The U.S. Federal Reserve (Fed) policymakers on Wednesday left interest rates near zero and vowed to do what it takes to shore up the economy, saying the ongoing coronavirus pandemic will “weigh heavily” on the near-term outlook and poses “considerable risks” for the medium term.
Following the two-day Federal Open Market Committee (FOMC) meeting held via videoconference because of the coronavirus pandemic, the central bank said it would maintain its current interest rate target between 0% and 0.25%.
With so much uncertainty around the economic outlook, the Fed said it expects to maintain the target range for its benchmark overnight lending rate “until it is confident that the economy has weathered recent events and is on track to achieve its maximum employment and price stability goals.”
“The Federal Reserve is committed to using its full range of tools to support the U.S. economy in this challenging time, thereby promoting its maximum employment and price stability goals,” the bank said in a statement.

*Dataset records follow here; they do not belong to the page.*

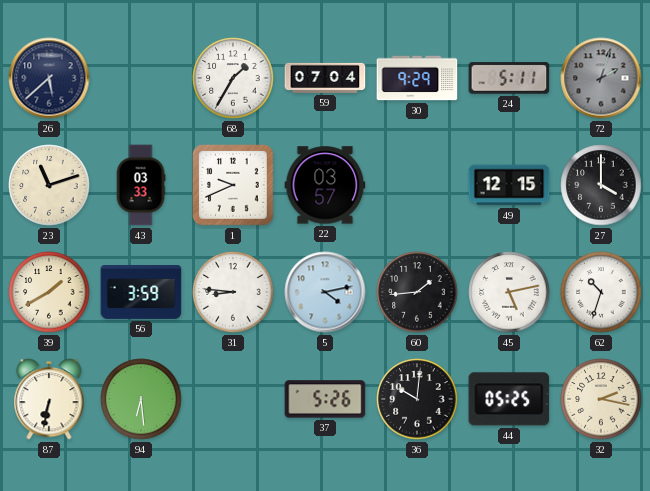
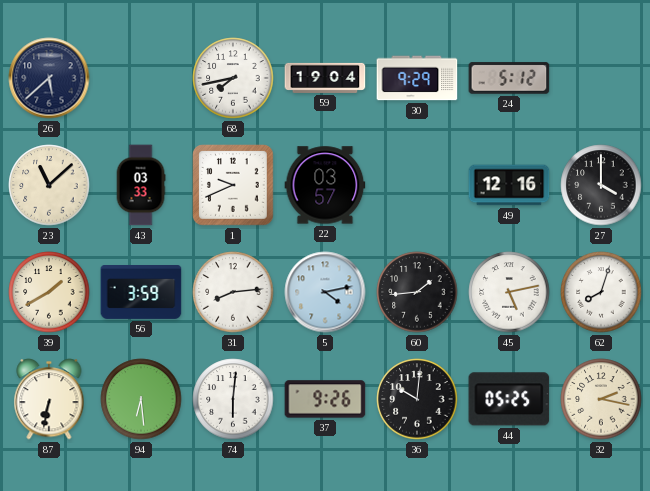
68: 1:35 -> 7:43
59: 07:04 -> 19:04
24: 5:11 -> 5:12
72: 2:03 -> none
23: 11:12 -> 11:08
49: 12:15 -> 12:16
31: 8:46 -> 8:14
62: 10:33 -> 8:03
74: none -> 6:01
37: 5:26 -> 9:26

It said the coronavirus pandemic has already caused “tremendous” health and economic hardship, and warned the damage to the U.S. economy will continue. The crisis “will weigh heavily on economic activity, employment and inflation in the near term, and poses considerable risks to the economic outlook over the medium term,” the statement read.
‘U.S. economy may see unprecedented drop in second quarter’

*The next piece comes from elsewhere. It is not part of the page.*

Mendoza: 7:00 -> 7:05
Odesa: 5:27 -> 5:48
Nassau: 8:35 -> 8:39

Fed Chairman Jerome Powell said in a virtual press conference following the central bank’s policy decision that the U.S. economy may see an “unprecedented” drop in the second quarter. The central bank is working to ensure recovery is as “robust” as possible, he added.
“It may well be the case that the economy will need more support from all of us if the recovery is to be a robust one,” Powell said. “Will there be a need to do more though? I think the answer to that would be yes.”
“We have a number of dimensions on which we can still provide support to the economy as you know our credit policies are not subject to the specific dollar limit,” he said. “They can be expanded as needed and we can do new ones, so we can continue to be part of the answer.”
“We can do what we can do, and we will do it to the absolute limit of those powers,” Powell added.
Fed officials have already taken a range of extraordinary actions that have propelled them into new corners of the economy and elevated their bond-buying to new heights.
The central bank in March slashed its benchmark interest rate to near zero and escalated its purchases of Treasury and mortgage-backed securities to pump cash into financial markets to smooth the flow of credit. It has also said it will buy corporate bonds and lend to states and cities – two actions it has never previously taken.
Crisis unlike any other
Yet this crisis is unlike any other, and it comes against a backdrop of horrific economic data.
The economy contracted in the first quarter at its sharpest pace since the Great Recession, ending the longest economic expansion in the nation’s history, the Commerce Department reported on Wednesday.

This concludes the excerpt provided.